Rachelle Dixon, vice chair of Portland's Multnomah County Democrats, said the destruction was "disturbing."

"To see people standing in Portland destroying property and not actually doing the work of advocating for black people was disturbing," Dixon told the New York Times. "I think they're a distraction from the everyday needs of people of color, especially black people. My life is not going to improve because you broke the glass at the Louis Vuitton store."

Rioters have attacked the Mark O. Hatfield U.S. Courthouse for two months, launching fireworks at the building and breaking windows. They've also targeted local police stations and businesses throughout the city. According to the Portland Business Alliance, 90 downtown businesses lost more than $22 million—$4 million in property damage and $18 million in lost revenue—in the first month of protests alone.

E.D. Mondainé, president of the Portland branch of the NAACP, called the city's riots a "spectacle" in a recent Washington Post op-ed.

"Unfortunately, ‘spectacle' is now the best way to describe Portland's protests.

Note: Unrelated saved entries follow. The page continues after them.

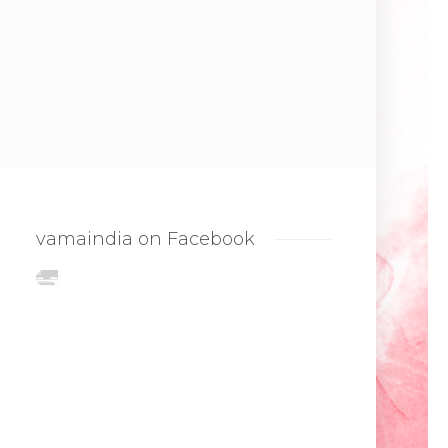
vamaindia on Facebook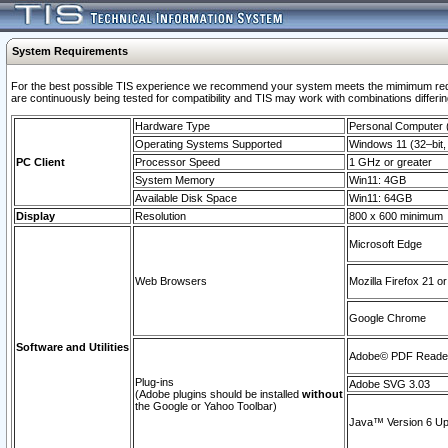
System Requirements
For the best possible TIS experience we recommend your system meets the mimimum requi
are continuously being tested for compatibility and TIS may work with combinations differing
Hardware Type
Personal Computer
Operating Systems Supported
Windows 11 (32–bit, 
PC Client
Processor Speed
1 GHz or greater
System Memory
Win11: 4GB
Available Disk Space
Win11: 64GB
Display
Resolution
800 x 600 minimum
Microsoft Edge
Web Browsers
Mozilla Firefox 21 or
Google Chrome
Software and Utilities
Adobe© PDF Reader 
Plug-ins
Adobe SVG 3.03
(Adobe plugins should be installed
without
the Google or Yahoo Toolbar)
Java™ Version 6 Upd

Vandalizing government buildings and hurling projectiles at law enforcement draw attention—but how do these actions stop police from killing black people?" Mondainé said. "This might ease the consciences of white, affluent women who have previously been silent in the face of black oppression, but it's fair to ask: Are they really furthering the cause of justice, or is this another example of white co-optation?"

Last week, Mayor Ted Wheeler (D.) joined the crowd in support of the protests. Oregon congressman Earl Blumenauer (D.) also defended the protests, saying that some people simply "have strong feelings."

This summer's protests in Portland and across the country were sparked by the death of George Floyd in police custody earlier this year.